PKK’nın basını yalan ve dezenformasyon makinası

Kurd24

Bana göre insanlığın en eski işlevlerinden biri, insanın kendi yaptıklarını anlatmasıdır. Çağdaş dünyada da bu işlev, propaganda olarak tanımlandı. Doğal olarak tek tek insanlar, insan grupları, insanların oluşturduğu birlikler, kurumlar, yaptıkları işleri anlatma gereği görmüşlerdir. Bu işlev, daha önceleri sözlü olarak dar bir alanda yürütülen bir işlevdi. İlişkilerin kapasitesi ve kapsamına göre bir çerçeve ve nitelik kazanıyordu.
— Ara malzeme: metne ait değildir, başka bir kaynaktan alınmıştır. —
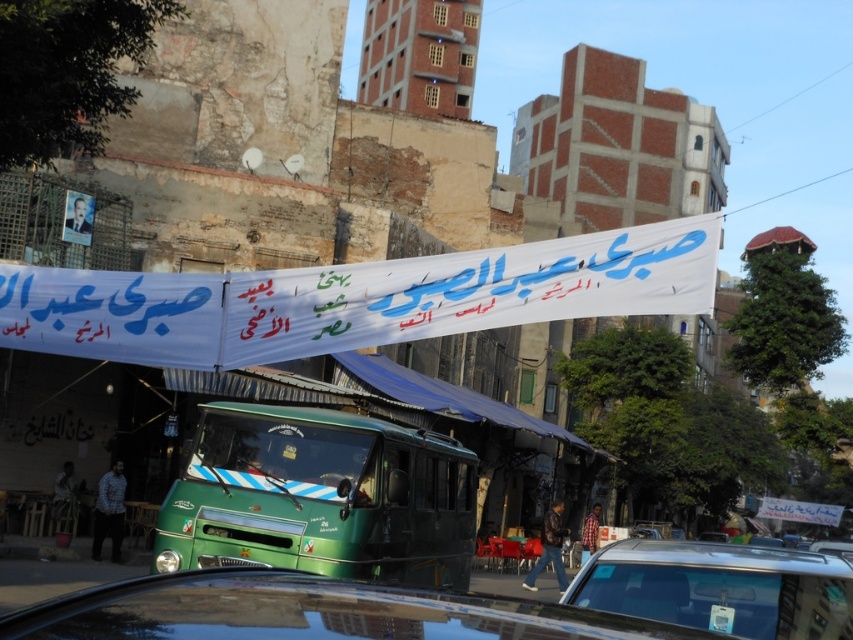 Is point (465, 472) closer to camera compared to point (650, 589)?

No.

Is green matte bus at center positioned in front of shiny black car at lower right?

No, it is behind shiny black car at lower right.

Describe the element at coordinates (320, 497) in the screenshot. I see `green matte bus at center` at that location.

The width and height of the screenshot is (853, 640). Find the location of `green matte bus at center`. green matte bus at center is located at coordinates (320, 497).

Is point (680, 637) positioned before point (741, 604)?

Yes, it is in front of point (741, 604).

Describe the element at coordinates (306, 612) in the screenshot. The height and width of the screenshot is (640, 853). I see `glossy black car at center` at that location.

The image size is (853, 640). I want to click on glossy black car at center, so click(306, 612).

Is green matte bus at center to the right of glossy black car at center from the viewer's perspective?

In fact, green matte bus at center is to the left of glossy black car at center.

Who is more forward, [236,456] or [401,589]?

Point [401,589] is more forward.

You are a GUI agent. You are given a task and a screenshot of the screen. Output one action in this format:
    pyautogui.click(x=<x>, y=<y>)
    Task: Click on the green matte bus at center
    
    Given the screenshot: What is the action you would take?
    pyautogui.click(x=320, y=497)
Çağlar değiştikçe insanlar ilişkilerinde bir genişleme ve farklılaşma oldukça, bu işlevin hem kapsamı değişti ve hem de araçları çeşitlendi.

Tarihsel süreç içerisinde olaya baktığımızda toplumların aydınlanmasında, reaksiyon göstermesinde basının önemli bir rolü vardır. Bu reaksiyon gerek iktidara, gerekse muhalif olanlara yönelebilir. Ancak burada önemli olan basının büyük kitleler üzerindeki etkisidir. 20. Yüzyılda propaganda araçlarında niteliksel değişiklik oldu. Bilgi toplumu koşullarında iletişim ve propaganda araçları başlı başına bir önem taşıdı ve bir büyük sektöre dönüştü. Toplumları ve devletleri çok köklü etkilemeye başladı. Bu dönemde kategorik bir yapıya kavuşarak, basın-yayın (kitle iletişim) organları olarak tanımlandı.

Basın-yayın (kitle iletişim araçları), günlük dilde radyo, televizyon, gazete, dergi gibi elektronik veya yazılı basın organlarını anlatmak için kullanılan bir terimdir. Dar anlamıyla basın, sadece gazete ve dergileri kapsamaktayken geniş anlamda basının belirli zamanlarda basılıp, her çeşit haber ve fikirleri topluma ulaştıran tüm yayın ürünleridir. Genellikle günlük basın ürünlerine gazete, haftalık, on beş günlük ve aylık basın ürünlerine de dergi denilmektedir.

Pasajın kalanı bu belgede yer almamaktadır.